Alexandru v. Strong, No. Cv 99-0593871 S (Jan. 21, 2003)

2003 Conn. Super. Ct. 1133
CourtConnecticut Superior Court
DecidedJanuary 21, 2003
DocketNo. CV 99-0593871 S
StatusUnpublished

This text of 2003 Conn. Super. Ct. 1133 (Alexandru v. Strong, No. Cv 99-0593871 S (Jan. 21, 2003)) is published on Counsel Stack Legal Research, covering Connecticut Superior Court primary law. Counsel Stack provides free access to over 12 million legal documents including statutes, case law, regulations, and constitutions.

Bluebook
Alexandru v. Strong, No. Cv 99-0593871 S (Jan. 21, 2003), 2003 Conn. Super. Ct. 1133 (Colo. Ct. App. 2003).

Opinion

[EDITOR'S NOTE: This case is unpublished as indicated by the issuing court.]

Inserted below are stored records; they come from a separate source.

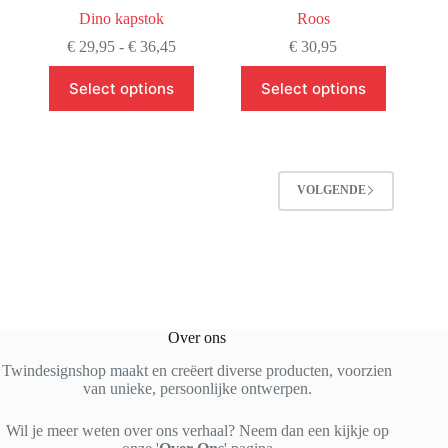
Dino kapstok
Roos
Prijsklasse:
€
29,95
-
€
36,45
€
30,95
€ 29,95
Dit
tot
Select options
Select options
product
€ 36,45
heeft
meerdere
variaties.
Deze
optie
VOLGENDE
kan
gekozen
worden
op
de
productpagina
Over ons
Twindesignshop maakt en creëert diverse producten, voorzien
van unieke, persoonlijke ontwerpen.
Wil je meer weten over ons verhaal? Neem dan een kijkje op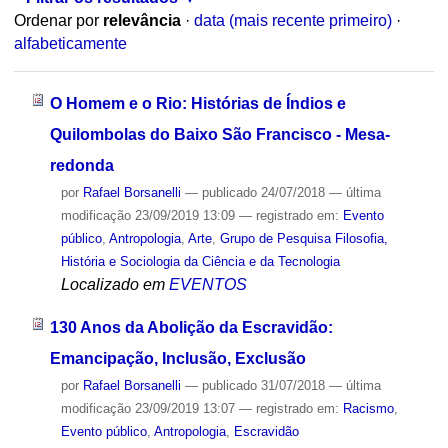
Ordenar por
relevância
·
data (mais recente primeiro)
·
alfabeticamente
O Homem e o Rio: Histórias de Índios e
Quilombolas do Baixo São Francisco - Mesa-
redonda
por
Rafael Borsanelli
—
publicado
24/07/2018
—
última
modificação
23/09/2019 13:09
— registrado em:
Evento
público
,
Antropologia
,
Arte
,
Grupo de Pesquisa Filosofia,
História e Sociologia da Ciência e da Tecnologia
Localizado em
EVENTOS
130 Anos da Abolição da Escravidão:
Emancipação, Inclusão, Exclusão
por
Rafael Borsanelli
—
publicado
31/07/2018
—
última
modificação
23/09/2019 13:07
— registrado em:
Racismo
,
Evento público
,
Antropologia
,
Escravidão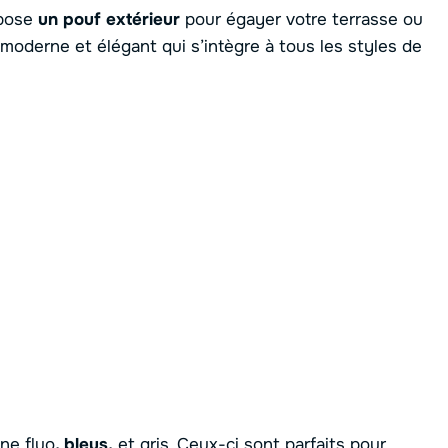
opose
un pouf extérieur
pour égayer votre terrasse ou
moderne et élégant qui s’intègre à tous les styles de
ne fluo
, bleus,
et gris. Ceux-ci sont parfaits pour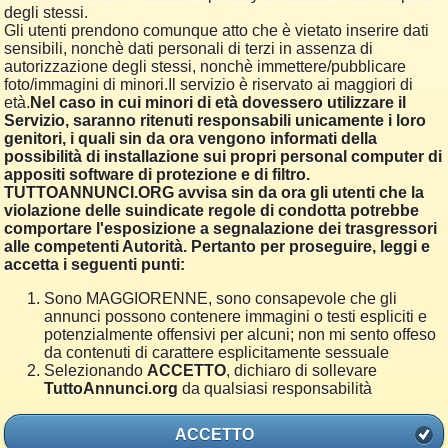
degli stessi.
Gli utenti prendono comunque atto che è vietato inserire dati
sensibili, nonchè dati personali di terzi in assenza di
autorizzazione degli stessi, nonchè immettere/pubblicare
foto/immagini di minori.Il servizio è riservato ai maggiori di
età.
Nel caso in cui minori di età dovessero utilizzare il
Servizio, saranno ritenuti responsabili unicamente i loro
genitori, i quali sin da ora vengono informati della
possibilità di installazione sui propri personal computer di
appositi software di protezione e di filtro.
TUTTOANNUNCI.ORG avvisa sin da ora gli utenti che la
violazione delle suindicate regole di condotta potrebbe
comportare l'esposizione a segnalazione dei trasgressori
alle competenti Autorità. Pertanto per proseguire, leggi e
accetta i seguenti punti:
Sono MAGGIORENNE, sono consapevole che gli
annunci possono contenere immagini o testi espliciti e
potenzialmente offensivi per alcuni; non mi sento offeso
da contenuti di carattere esplicitamente sessuale
Selezionando
ACCETTO
, dichiaro di sollevare
TuttoAnnunci.org
da qualsiasi responsabilità
ACCETTO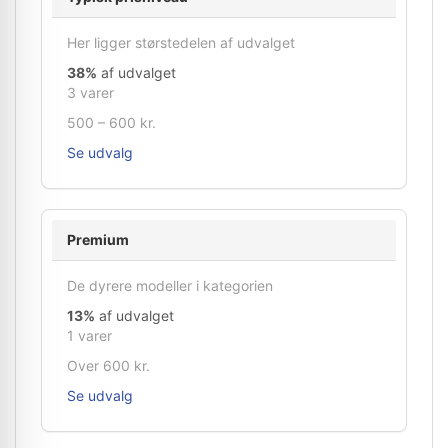
Her ligger størstedelen af udvalget
38%
af udvalget
3 varer
500 – 600 kr.
Se udvalg
Premium
De dyrere modeller i kategorien
13%
af udvalget
1 varer
Over 600 kr.
Se udvalg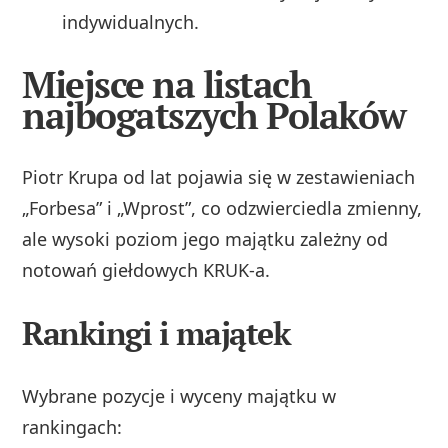
indywidualnych.
Miejsce na listach
najbogatszych Polaków
Piotr Krupa od lat pojawia się w zestawieniach
„Forbesa” i „Wprost”, co odzwierciedla zmienny,
ale wysoki poziom jego majątku zależny od
notowań giełdowych KRUK-a.
Rankingi i majątek
Wybrane pozycje i wyceny majątku w
rankingach: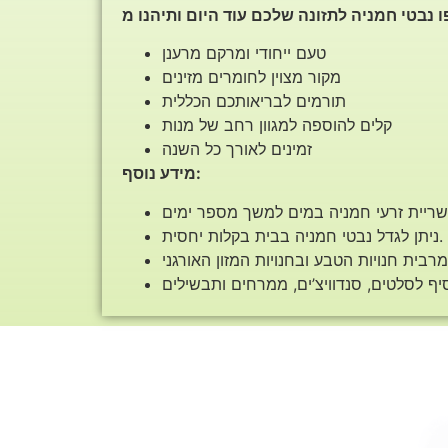
טעם ייחודי ומרקם מרענן
מקור מצוין לחומרים מזינים
תורמים לבריאותכם הכללית
קלים להוספה למגוון רחב של מנות
זמינים לאורך כל השנה
מידע נוסף:
ניתן לגדל נבטי חמניה בבית בקלות יחסית.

MEMORANDUM OF DECISION RE REARGUMENT OF DEFENDANT'S MOTION FOR SUMMARY JUDGMENT
COUNT ONE: LEGAL MALPRACTICE
A. Statute of Limitations
The defendant moves for summary judgment on count one of the plaintiffs amended complaint, which alleges legal malpractice against the defendant for failing to file, in the plaintiffs 1995 federal action against her employer, a negligent infliction of emotional distress claim on behalf of the plaintiff within the two year statute of limitations. The defendant argues that General Statutes § 52-577, which governs legal malpractice actions, bars count one since the alleged negligent act or omission occurred more than three years prior to the filing of the present lawsuit.

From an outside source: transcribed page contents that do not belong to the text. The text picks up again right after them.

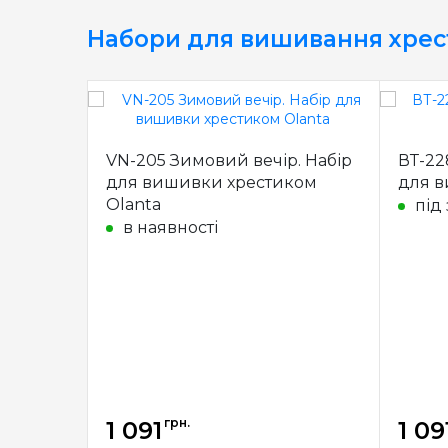
Набори для вишивання хре
VN-205 Зимовий вечір. Набір
ВТ-22
для вишивки хрестиком
для в
Olanta
під
в наявності
грн.
1 091
1 09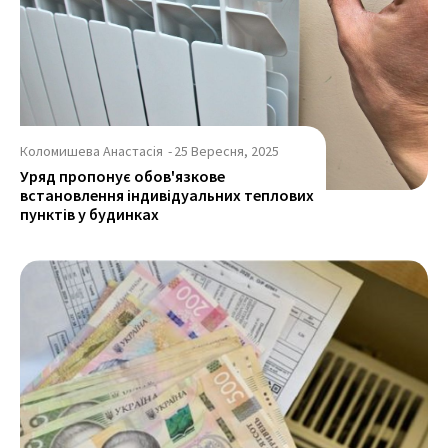
Коломишева Анастасія
-
25 Вересня, 2025
Уряд пропонує обов'язкове
встановлення індивідуальних теплових
пунктів у будинках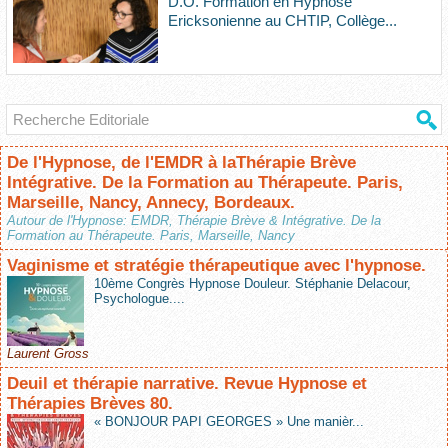
D.O. Formation en Hypnose
Ericksonienne au CHTIP, Collège...
De l'Hypnose, de l'EMDR à laThérapie Brève
Intégrative. De la Formation au Thérapeute. Paris,
Marseille, Nancy, Annecy, Bordeaux.
Autour de l'Hypnose: EMDR, Thérapie Brève & Intégrative. De la
Formation au Thérapeute. Paris, Marseille, Nancy
Vaginisme et stratégie thérapeutique avec l'hypnose.
10ème Congrès Hypnose Douleur. Stéphanie Delacour,
Psychologue....
Laurent Gross
Deuil et thérapie narrative. Revue Hypnose et
Thérapies Brèves 80.
« BONJOUR PAPI GEORGES » Une manièr...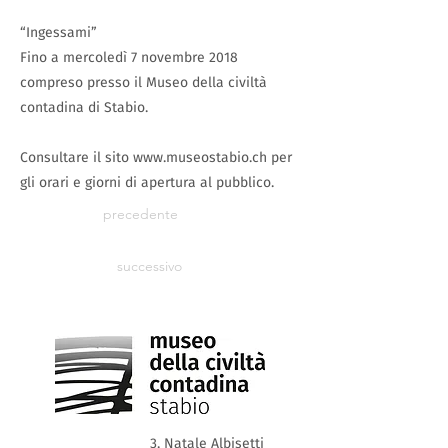
“Ingessami”
Fino a mercoledì 7 novembre 2018
compreso presso il Museo della civiltà
contadina di Stabio.
Consultare il sito
www.museostabio.ch
per
gli orari e giorni di apertura al pubblico.
precedente
successivo
3, Natale Albisetti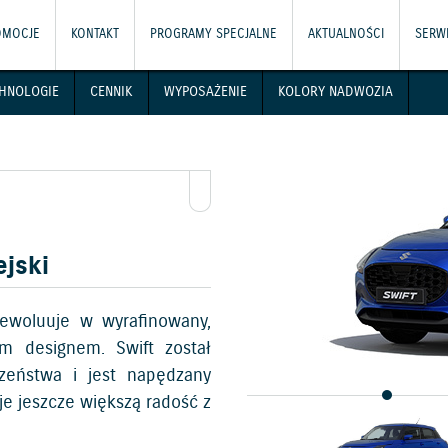
OMOCJE
KONTAKT
PROGRAMY SPECJALNE
AKTUALNOŚCI
SERWI
HNOLOGIE
CENNIK
WYPOSAŻENIE
KOLORY NADWOZIA
jski
 ewoluuje w wyrafinowany,
m designem. Swift został
eństwa i jest napędzany
e jeszcze większą radość z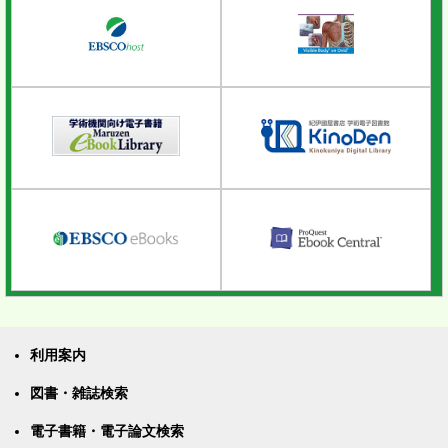
利用案内
図書・雑誌検索
電子書籍・電子論文検索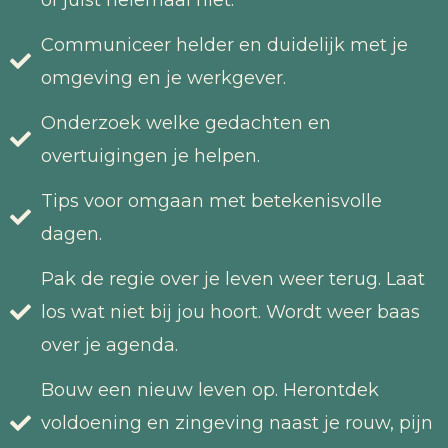
Communiceer helder en duidelijk met je
omgeving en je werkgever.
Onderzoek welke gedachten en
overtuigingen je helpen.
Tips voor omgaan met betekenisvolle
dagen.
Pak de regie over je leven weer terug. Laat
los wat niet bij jou hoort. Wordt weer baas
over je agenda.
Bouw een nieuw leven op. Herontdek
voldoening en zingeving naast je rouw, pijn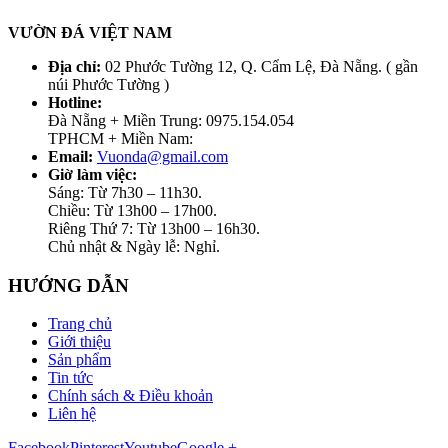
VƯỜN ĐÁ VIỆT NAM
Địa chỉ:
02 Phước Tường 12, Q. Cẩm Lệ, Đà Nẵng. ( gần
núi Phước Tường )
Hotline:
Đà Nẵng + Miền Trung: 0975.154.054
TPHCM + Miền Nam:
Email:
Vuonda@gmail.com
Giờ làm việc:
Sáng: Từ 7h30 – 11h30.
Chiều: Từ 13h00 – 17h00.
Riêng Thứ 7: Từ 13h00 – 16h30.
Chủ nhật & Ngày lễ: Nghỉ.
HƯỚNG DẪN
Trang chủ
Giới thiệu
Sản phẩm
Tin tức
Chính sách & Điều khoản
Liên hệ
Facebook
Pinterest
Youtube
Google +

"Section 52-577 applies to actions in which a plaintiff alleges legal malpractice. . . ." (Citation omitted.) Giulietti v. Giulietti,65 Conn. App. 813, 833, 784 A.2d 905, cert. denied, 258 Conn. 946,788 A.2d 95 (2001). General Statutes § 52-577 provides that "[n]o action founded upon a tort shall be brought within three years from the date of the act or omission complained of." "Section 52-577 is an occurrence statute, meaning that the time period within which a plaintiff must commence an action begins to run at the moment the act or omission complained of occurs." (Internal quotation marks omitted.) Rosenfield v.Rogin, Nassau, Caplan, Lassman Hirtle, LLC, 69 Conn. App. 151,158, 795 A.2d 572 (2002).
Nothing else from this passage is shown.